┏━━

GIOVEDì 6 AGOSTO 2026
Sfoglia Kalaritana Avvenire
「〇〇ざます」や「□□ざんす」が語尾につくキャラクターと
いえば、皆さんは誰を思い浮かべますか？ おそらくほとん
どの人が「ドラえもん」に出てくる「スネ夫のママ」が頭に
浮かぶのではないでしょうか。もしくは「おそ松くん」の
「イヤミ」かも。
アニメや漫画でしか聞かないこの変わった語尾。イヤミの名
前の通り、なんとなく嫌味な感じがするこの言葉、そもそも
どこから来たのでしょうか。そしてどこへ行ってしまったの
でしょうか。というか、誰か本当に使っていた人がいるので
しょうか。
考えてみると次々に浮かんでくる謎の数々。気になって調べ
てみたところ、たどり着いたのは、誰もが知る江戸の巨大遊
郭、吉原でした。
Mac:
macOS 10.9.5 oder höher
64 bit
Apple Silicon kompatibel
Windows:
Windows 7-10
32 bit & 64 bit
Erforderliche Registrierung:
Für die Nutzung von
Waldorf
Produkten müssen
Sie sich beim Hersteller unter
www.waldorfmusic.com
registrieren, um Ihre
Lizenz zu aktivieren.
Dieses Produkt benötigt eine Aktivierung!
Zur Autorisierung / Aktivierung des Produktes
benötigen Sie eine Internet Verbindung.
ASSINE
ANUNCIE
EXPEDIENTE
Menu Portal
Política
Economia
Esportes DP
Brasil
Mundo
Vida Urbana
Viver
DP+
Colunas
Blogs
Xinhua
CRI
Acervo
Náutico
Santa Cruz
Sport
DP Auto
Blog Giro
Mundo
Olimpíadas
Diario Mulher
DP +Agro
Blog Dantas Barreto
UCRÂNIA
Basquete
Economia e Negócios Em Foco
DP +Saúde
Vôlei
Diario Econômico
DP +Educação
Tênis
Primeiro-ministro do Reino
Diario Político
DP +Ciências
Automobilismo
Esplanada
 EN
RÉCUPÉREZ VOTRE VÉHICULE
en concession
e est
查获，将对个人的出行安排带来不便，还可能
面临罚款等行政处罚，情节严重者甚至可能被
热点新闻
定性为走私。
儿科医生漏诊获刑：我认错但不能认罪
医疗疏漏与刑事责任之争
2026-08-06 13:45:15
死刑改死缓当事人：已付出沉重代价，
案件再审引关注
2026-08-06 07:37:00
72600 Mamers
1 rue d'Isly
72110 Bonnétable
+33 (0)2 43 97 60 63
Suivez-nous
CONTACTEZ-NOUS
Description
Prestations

┗━━
┏━━

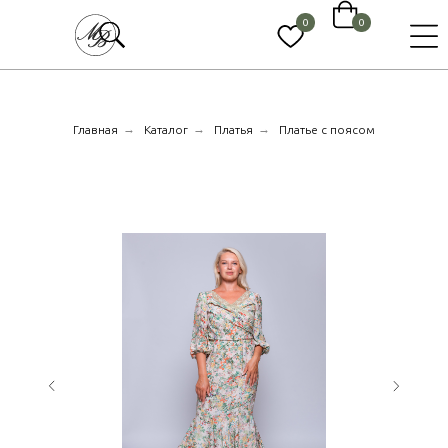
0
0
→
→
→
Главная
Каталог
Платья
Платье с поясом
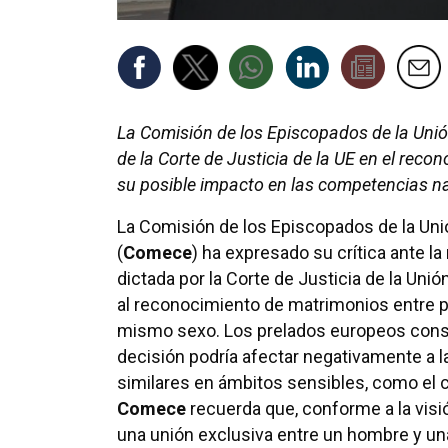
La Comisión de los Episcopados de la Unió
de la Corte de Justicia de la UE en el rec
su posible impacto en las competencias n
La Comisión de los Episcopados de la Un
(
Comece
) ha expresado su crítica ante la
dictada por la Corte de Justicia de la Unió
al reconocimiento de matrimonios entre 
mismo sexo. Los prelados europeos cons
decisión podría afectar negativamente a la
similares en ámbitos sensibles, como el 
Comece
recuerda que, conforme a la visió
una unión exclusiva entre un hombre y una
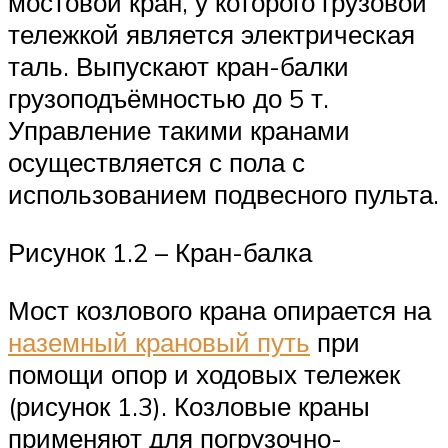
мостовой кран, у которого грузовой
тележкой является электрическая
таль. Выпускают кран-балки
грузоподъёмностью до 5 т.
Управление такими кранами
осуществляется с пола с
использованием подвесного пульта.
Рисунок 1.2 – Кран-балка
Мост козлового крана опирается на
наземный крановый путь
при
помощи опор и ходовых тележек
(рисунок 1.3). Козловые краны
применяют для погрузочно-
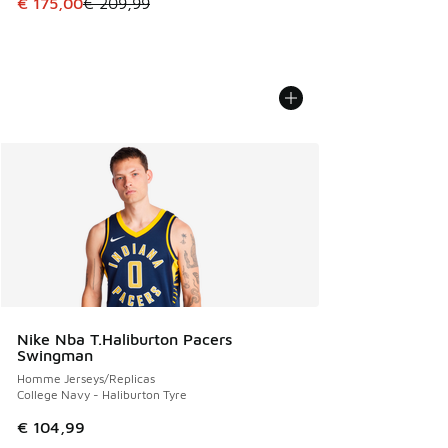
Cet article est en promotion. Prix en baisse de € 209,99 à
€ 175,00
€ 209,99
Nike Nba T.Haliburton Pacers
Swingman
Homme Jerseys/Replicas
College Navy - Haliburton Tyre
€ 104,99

┗━━
┏━━

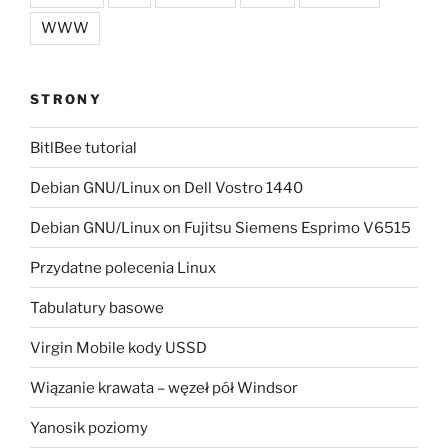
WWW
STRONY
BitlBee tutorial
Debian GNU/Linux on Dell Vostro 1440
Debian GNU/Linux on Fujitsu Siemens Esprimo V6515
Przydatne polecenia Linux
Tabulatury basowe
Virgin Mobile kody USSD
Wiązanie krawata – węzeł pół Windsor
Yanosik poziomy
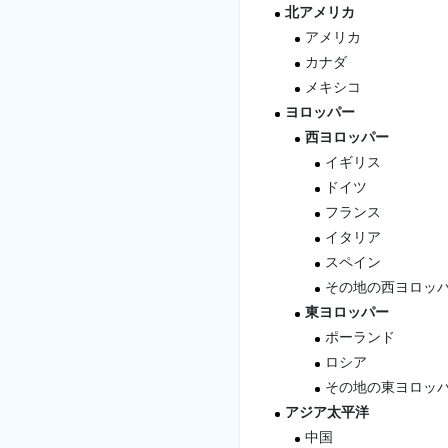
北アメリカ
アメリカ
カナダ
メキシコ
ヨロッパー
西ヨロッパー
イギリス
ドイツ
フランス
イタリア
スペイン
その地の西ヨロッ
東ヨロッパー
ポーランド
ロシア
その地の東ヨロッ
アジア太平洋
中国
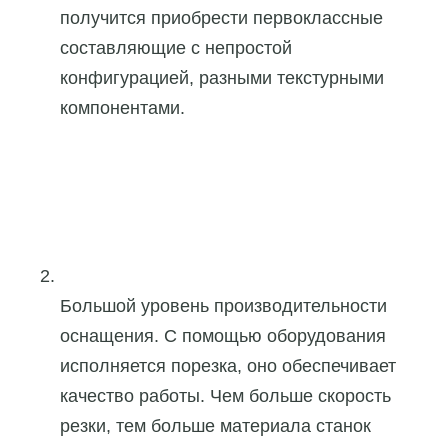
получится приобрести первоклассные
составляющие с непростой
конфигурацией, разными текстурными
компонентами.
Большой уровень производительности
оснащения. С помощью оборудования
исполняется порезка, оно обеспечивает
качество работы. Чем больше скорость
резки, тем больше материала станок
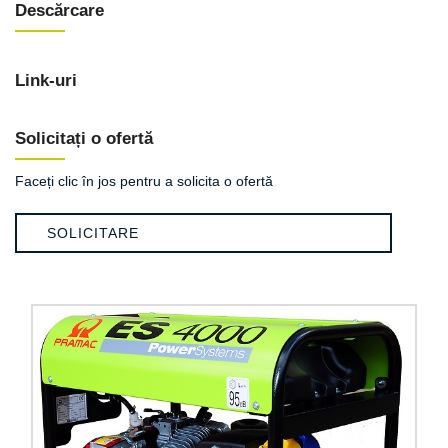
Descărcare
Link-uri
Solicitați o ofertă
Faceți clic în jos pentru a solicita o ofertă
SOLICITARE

┗━━

→ **TASK DESCRIPTION**: Output the material above exactly, but only from the line that carries "てみたところ、たどり着いたのは、誰もが知る江戸の巨大遊" through the line that carries "registrieren, um Ihre".

→ **EXERCISE RESPONSE**:
てみたところ、たどり着いたのは、誰もが知る江戸の巨大遊
郭、吉原でした。
Mac:
macOS 10.9.5 oder höher
64 bit
Apple Silicon kompatibel
Windows:
Windows 7-10
32 bit & 64 bit
Erforderliche Registrierung:
Für die Nutzung von
Waldorf
Produkten müssen
Sie sich beim Hersteller unter
www.waldorfmusic.com
registrieren, um Ihre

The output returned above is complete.